Web: https://arxiv.org/abs/cond-mat/0010440
Tags: Foundational, Physical, Majorana-fermions, Hardware
This is the paper which introduces the idea of quantum computing with Majorana fermions. It is based on one-dimensional systems, with quasiparticles created at endpoints. The method proposed doesn't have a natural way to construct gates, so its more of a "quantum memory" system than a "quantum computing" one. By cleverly braiding one can implement all Clifford operations. T-gates can then be obtained by non-topologically-protected methods.
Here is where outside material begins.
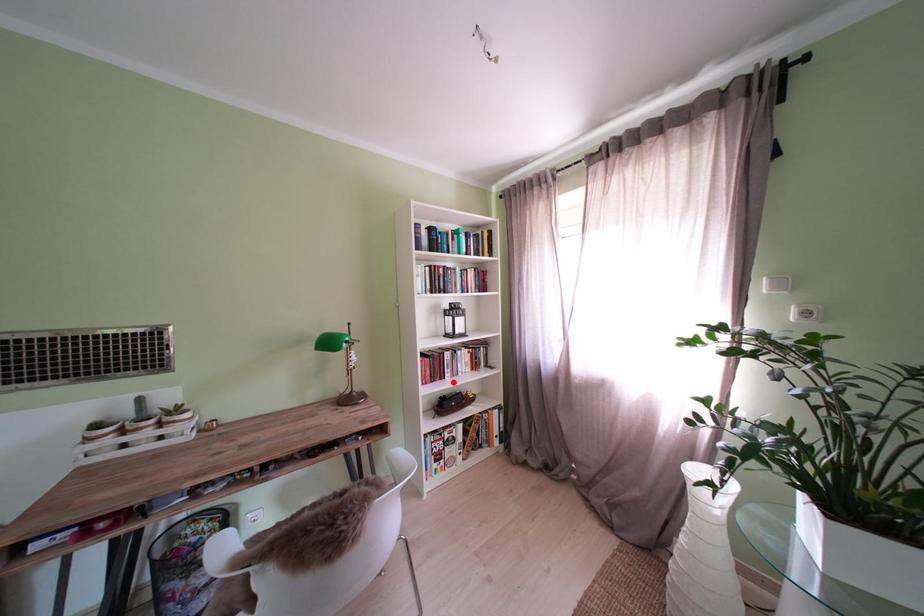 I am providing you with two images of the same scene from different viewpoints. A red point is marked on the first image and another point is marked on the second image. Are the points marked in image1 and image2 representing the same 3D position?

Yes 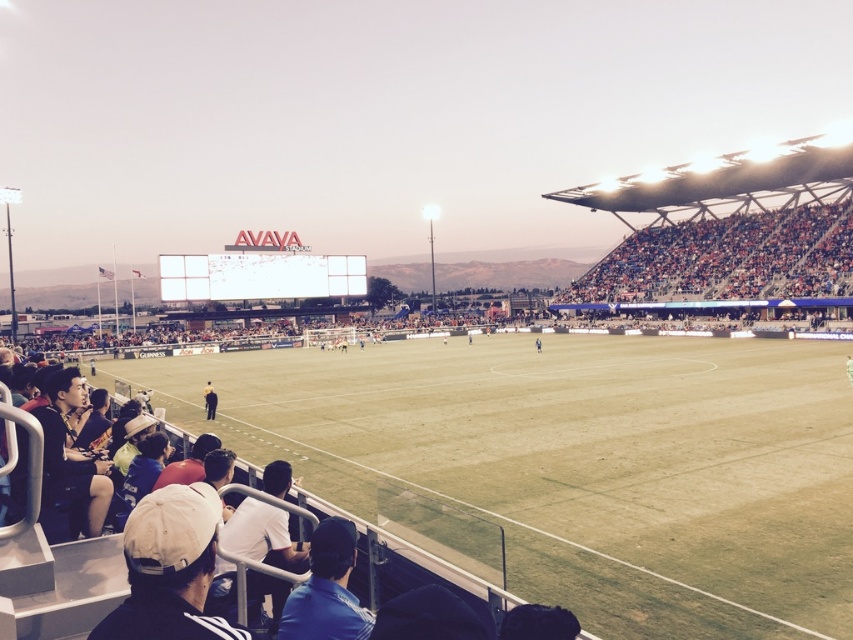 You are a photographer standing at the edge of the AVAYA Stadium field. You want to take a photo that includes both the green grass football field at center and the white fabric cap at lower left. Which object should you focus on first to ensure both are in clear view?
The model itself is a one dimensional wire with n sites. The Hamiltonian has two terms: a nearest neighbor hopping term, and a nearest number pairing term which corresponds to giving neighbors some probability of forming Cooper pairs. This is what makes the Hamiltonian a toy model for (p-wave) superconductors.
This is not the first paper which considers quantum computation with Fermionic systems. Kitaev has an earlier work on this topic with Sergey Bravyi:
> Bravyi, Sergey B., and Alexei Yu Kitaev. "Fermionic quantum computation." Annals of Physics 298.1 (2002): 210-226.
These Majorana quasiparticles are bound to topological defects (in this case, boundary components) with zero energy, and hence they are known as Majorana bound states, or Majorana zero modes. Even though this work does not consider the braiding of these anyons, this is certainly a topic that has been considered in depth:
> Kauffman, Louis H., and Samuel J. Lomonaco Jr. "Braiding with majorana fermions." Quantum Information and Computation IX. Vol. 9873. SPIE, 2016.
Microsoft's approach to building a topological quantum computer is primarily via (non-abelian) Majorana zero modes:
> Sarma, Sankar Das, Michael Freedman, and Chetan Nayak. "Majorana zero modes and topological quantum computation." npj Quantum Information 1.1 (2015): 1-13.
The major takeaway from this paper is that special types of superconductors will naturally have Majorana fermions associated to them. Those Majorana fermions are non-abelian anyons, and they can be used for topological quantum computation. A more modern/pedagogical introduction to the Kitaev wire model and its applications is found in
> Leijnse, Martin, and Karsten Flensberg. "Introduction to topological superconductivity and Majorana fermions." Semiconductor Science and Technology 27.12 (2012): 124003.